Last month, physicians at the University of Maryland Medical Center made headlines after performing what is regarded as the most extensive face transplant in history. In 1997, a firearm accident left Richard Norris without a nose, lips, and part of his tongue. For the next fifteen years, he kept his face hidden. But three days after his trailblazing surgery last March, he looked in the mirror and saw the new face that he could show to the world without fear [1].

The biology behind transplantation plays a huge part in how they’re done and what can happen afterwards. Whether it’s a boundary-breaking face transplant or a more common kidney transplant, the biology behind transplantation influences how donors and recipients are matched up, the care a patient will need after the surgery, and ultimately, the outcome of the transplant, even years down the road.

Getting rejected: “Really, it’s not you, it’s my immune system”

One of the biggest risks associated with organ transplantation is that the recipient’s body may reject the transplant.
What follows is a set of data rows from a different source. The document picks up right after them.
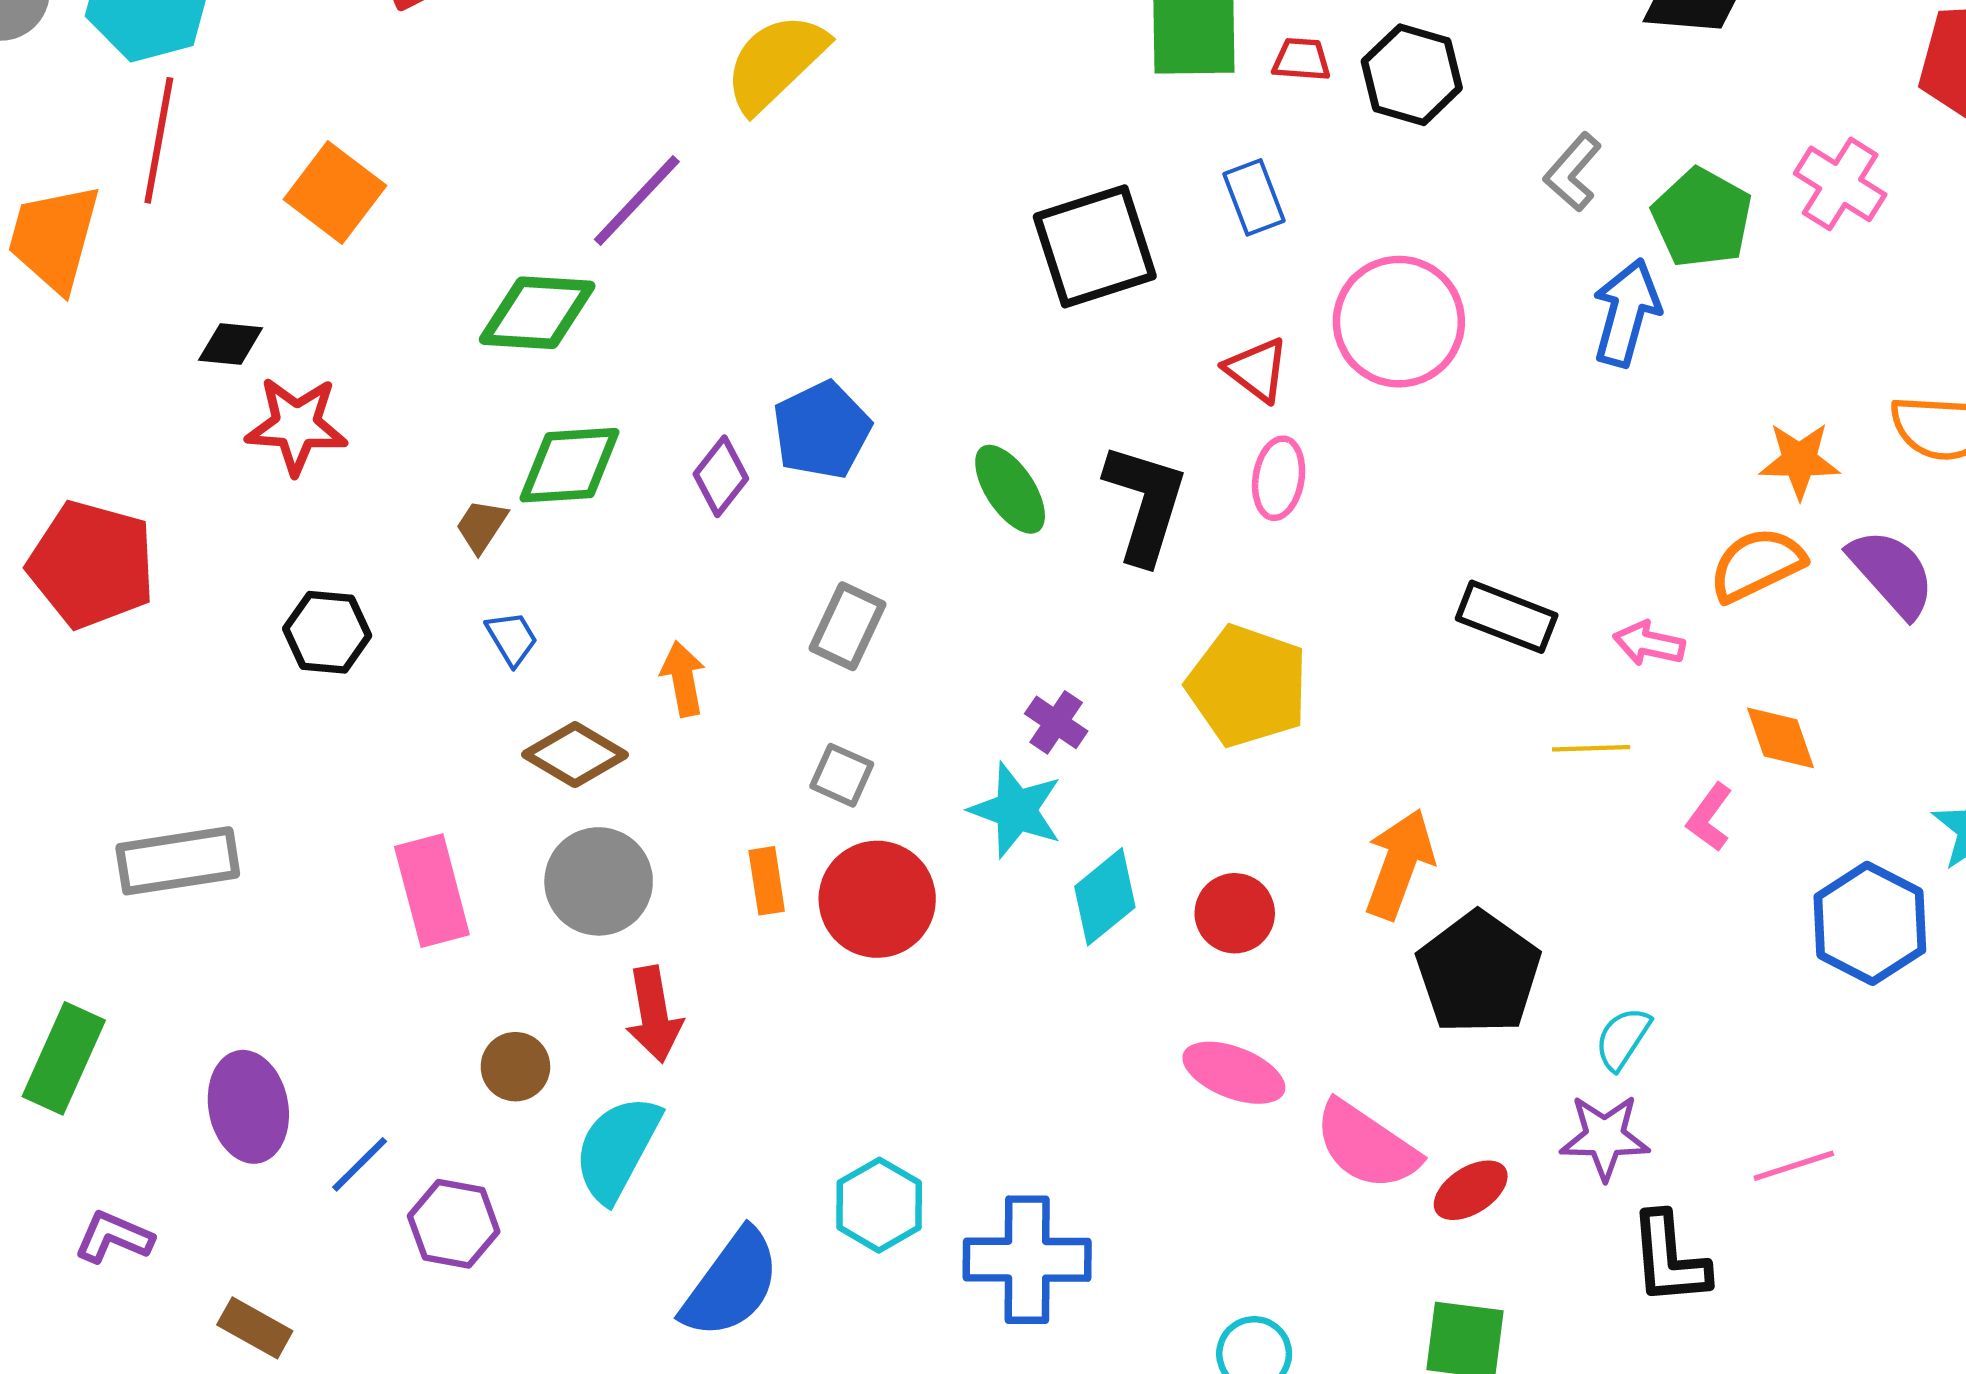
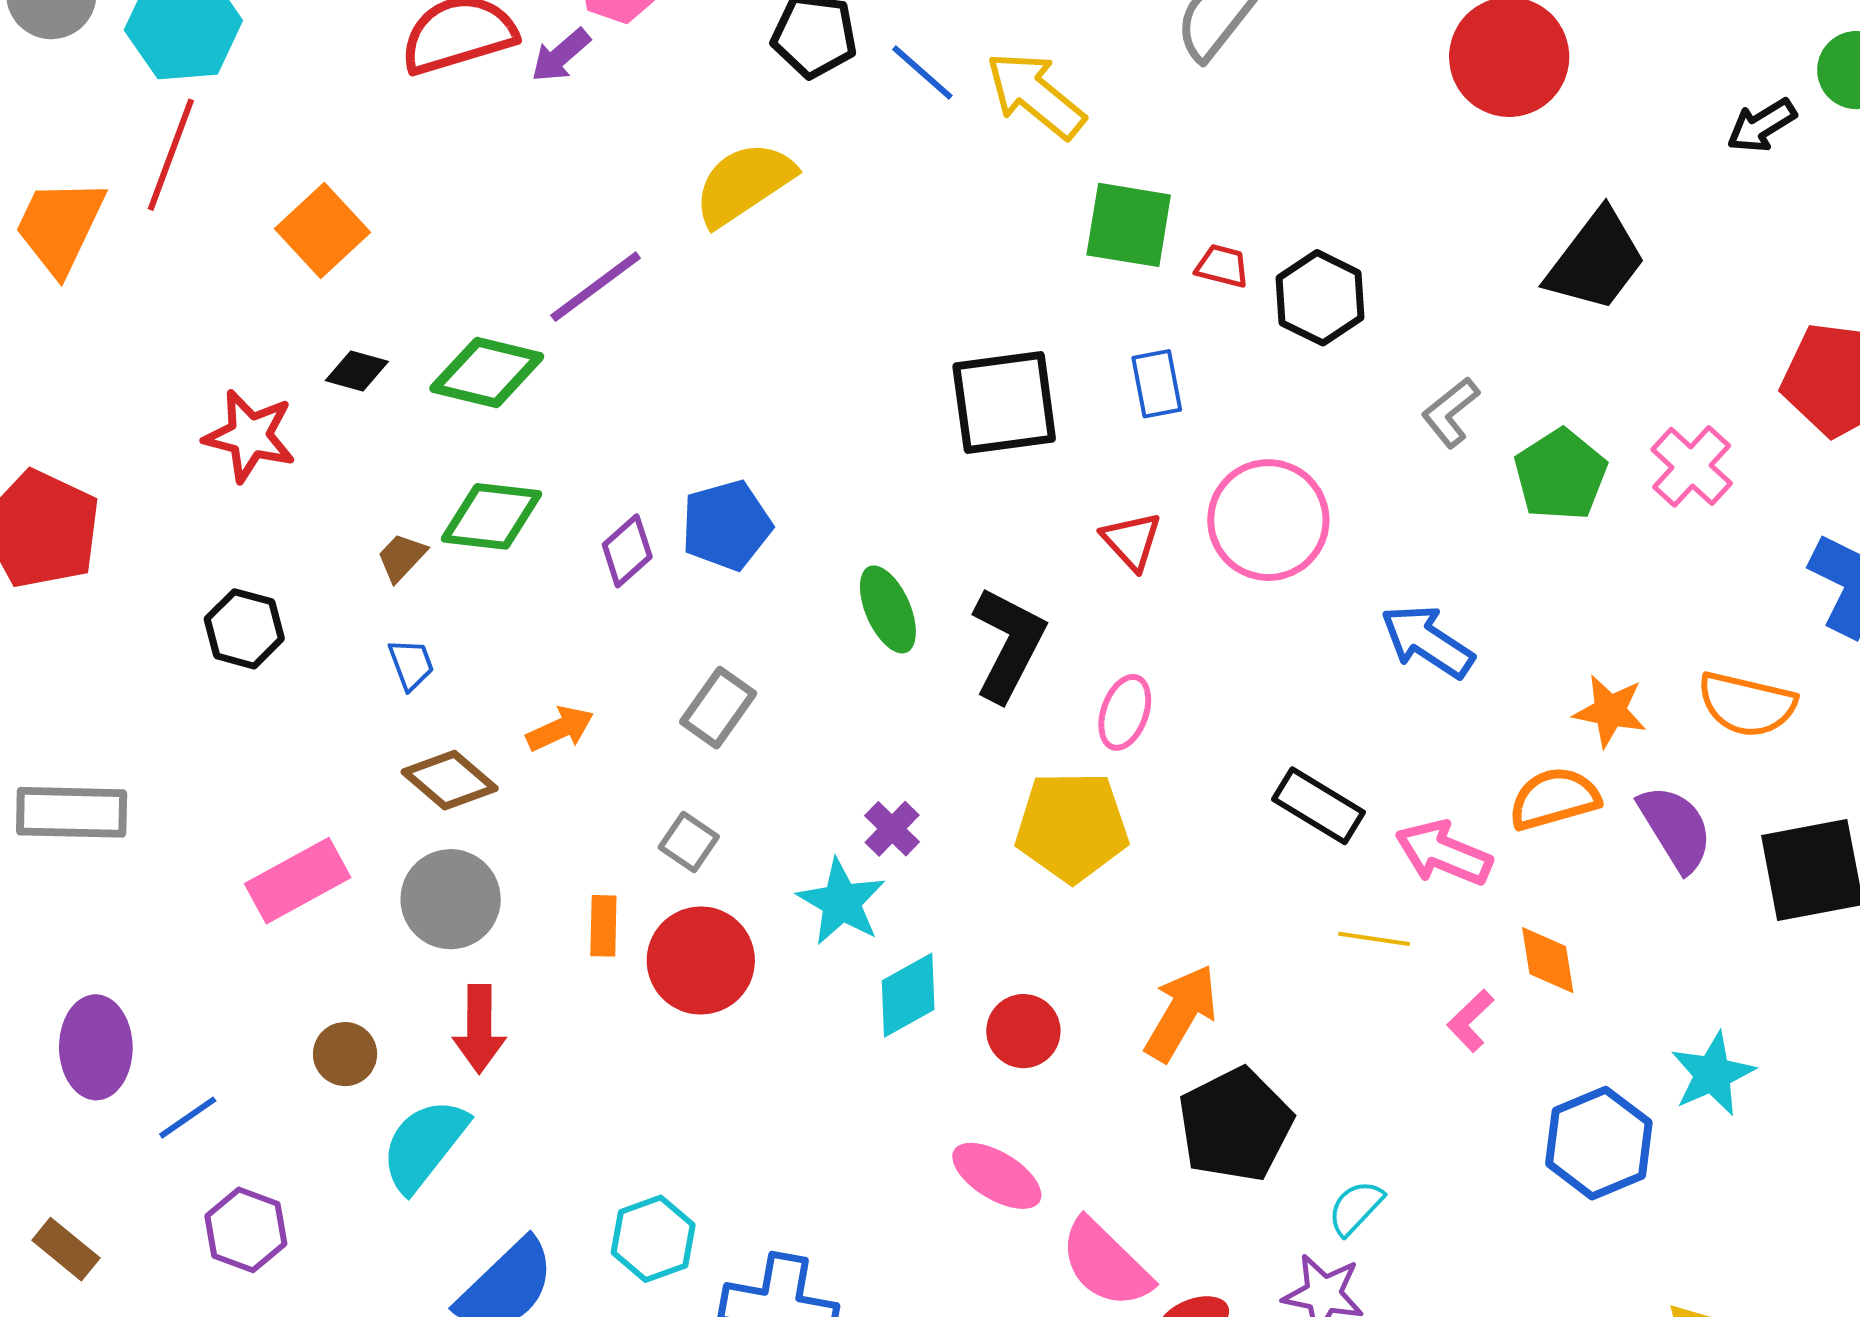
blue arrow: (1626, 313) -> (1427, 641), moved, turned -82
black diamond: (231, 344) -> (357, 371), moved
pink ellipse: (1279, 478) -> (1125, 712), moved
pink arrow: (1649, 643) -> (1443, 853), size x1.5
orange arrow: (683, 679) -> (560, 729), turned 66
yellow pentagon: (1247, 686) -> (1072, 827), turned -30
pink rectangle: (432, 891) -> (298, 881), turned 66
purple hexagon: (454, 1224) -> (246, 1230), moved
The recipient’s immune system attacks the donated organ or tissue (also called a “graft”) because it believes the graft to be foreign. If left unchecked, rejection eventually damages the graft to the point that it stops functioning or dies. This can require another transplant and can be life-threatening if the rejected graft is a vital organ, like the heart.

The biology of rejection is based on the way your immune system tells the difference between your own cells and foreign ones. To do this, the immune system looks at the molecules that stick out from the surfaces of cells. The molecules that the immune system can recognize are called “antigens.” To identify antigens as your own or foreign, the immune system uses proteins called “major histocompatibility complex” (MHC) molecules. MHC molecules, also called “human leukocyte antigens” (HLAs) in humans, are found on almost all the cells in our bodies, where they act as a pedestal to present little chunks of protein to our immune system (Figure 1). These small chunks of protein, also called “peptides,” normally come from our own cells, but if pathogens (disease-causing organisms) are present, MHC molecules will present their peptides, too.
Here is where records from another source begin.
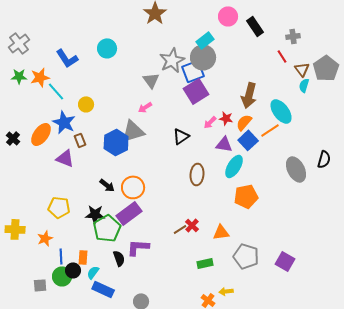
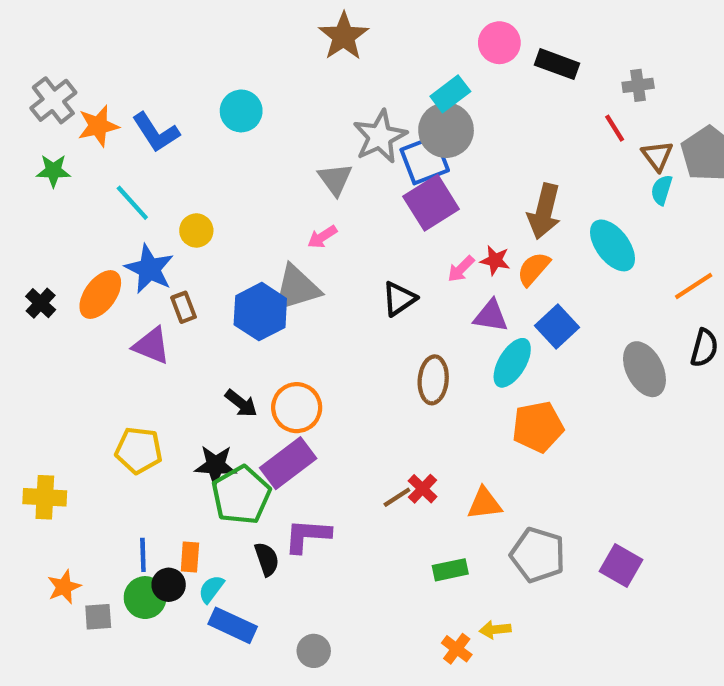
black rectangle: (255, 26) -> (557, 64), turned -36
orange star: (40, 77) -> (98, 126), moved
orange line: (270, 130) -> (694, 286), moved
blue square: (248, 140) -> (557, 327), moved
orange star: (45, 238) -> (64, 587), moved

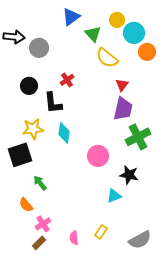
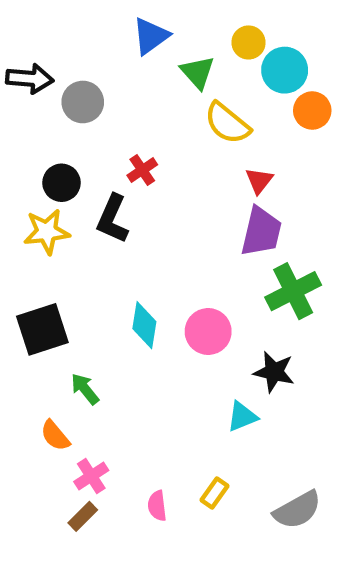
black L-shape: (53, 103) -> (112, 219), turned 30
yellow star: (33, 129) -> (47, 232), moved
cyan diamond: (64, 133) -> (144, 325), moved

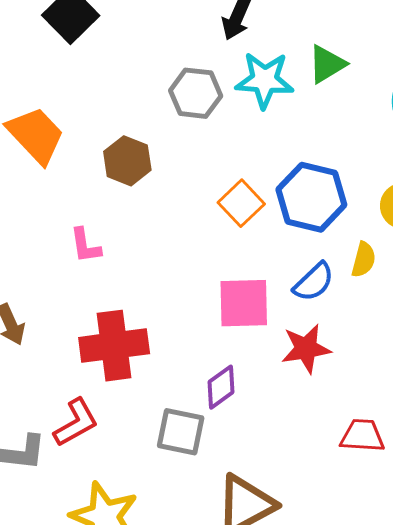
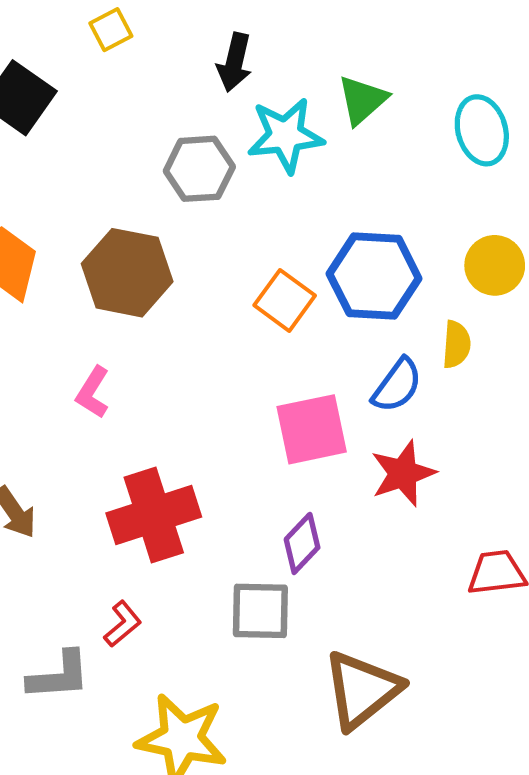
brown hexagon: (127, 161) -> (127, 273), size x1.4
pink L-shape: (85, 246) -> (93, 392), turned 51
red L-shape: (76, 423) -> (123, 624), size x0.7

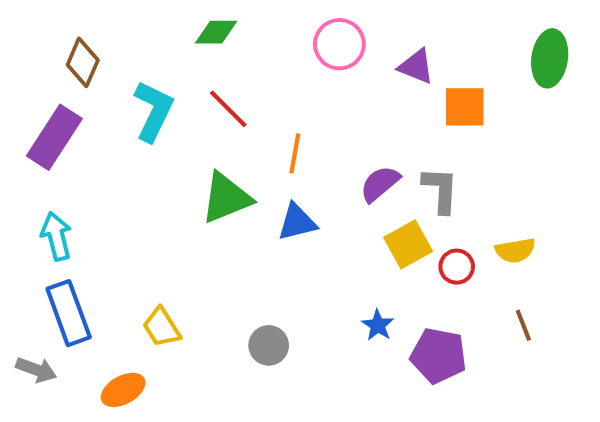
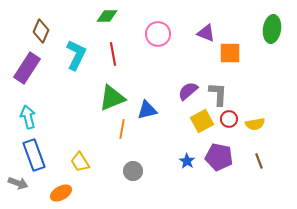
pink circle: (339, 44) -> (158, 34), moved
red line: (228, 109) -> (113, 54), turned 35
orange line: (295, 153) -> (122, 129), moved
red circle: (457, 267) -> (229, 119), moved
purple pentagon: (438, 356) -> (219, 157), moved

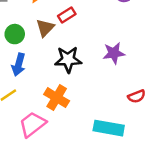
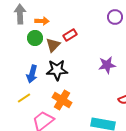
green circle: (15, 34) -> (35, 38), moved
black star: (68, 59) -> (57, 70), moved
Figure 1. Proteins inside the cell are chopped up into peptides that are placed on MHC molecules and presented on the surface of the cell. (Image credit: Wikimedia Commons user Scray)
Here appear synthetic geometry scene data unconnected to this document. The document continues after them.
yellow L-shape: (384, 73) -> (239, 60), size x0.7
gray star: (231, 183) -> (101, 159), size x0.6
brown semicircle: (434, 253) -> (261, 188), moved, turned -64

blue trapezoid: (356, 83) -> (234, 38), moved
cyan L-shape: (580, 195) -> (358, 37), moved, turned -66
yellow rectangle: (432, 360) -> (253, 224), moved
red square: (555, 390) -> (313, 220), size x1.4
A class of immune cells called T-cells or T-lymphocytes examines the peptides that are displayed on MHC molecules. If they find a foreign peptide, they carry out a variety of actions such as killing infected cells or directing appropriate immune responses against the threat (Figure 2).

Figure 2. A T-cell encounters a foreign antigen presented on a MHC complex, and can respond in several ways. (Image credit: NIH, modified by Wikimedia Commons user Hazmat2)

There are two types of MHC molecules, class I and class II. Proteins inside a cell are cut into peptides that are displayed on MHC class I molecules. Almost all cells have MHC class I molecules, but only antigen-presenting cells (APCs) have MHC class II molecules. APCs engulf proteins from outside the cell and present their peptides on MHC class II molecules. Having these two MHC classes allows T-cells to scan the body for different kinds of pathogens, and both classes can take part in immune responses that can cause a transplant to be rejected.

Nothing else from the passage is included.